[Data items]
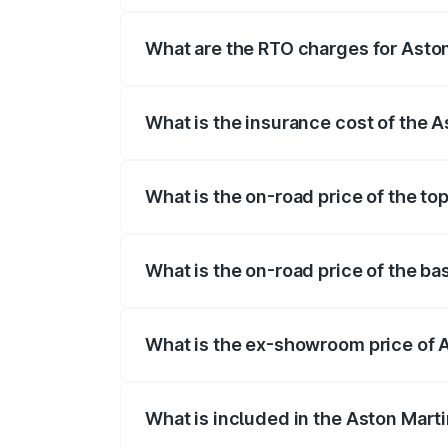
fees, insurance, and other optional char
What are the RTO charges for Asto
The RTO Charges for the base variant of
What is the insurance cost of the 
The insurance cost for the base variant
What is the on-road price of the to
The top variant is Coupe and the on-road
What is the on-road price of the ba
The base variant is Coupe and the on-ro
What is the ex-showroom price of 
The ex-showroom price of the base varia
What is included in the Aston Mart
The price breakup includes ex-showroom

The problem:
Each entry above has to be set down again verbatim, except for its pictures.

Expected answer:
fees, insurance, and other optional char
What are the RTO charges for Asto
The RTO Charges for the base variant of
What is the insurance cost of the 
The insurance cost for the base variant
What is the on-road price of the to
The top variant is Coupe and the on-road
What is the on-road price of the ba
The base variant is Coupe and the on-ro
What is the ex-showroom price of 
The ex-showroom price of the base varia
What is included in the Aston Mart
The price breakup includes ex-showroom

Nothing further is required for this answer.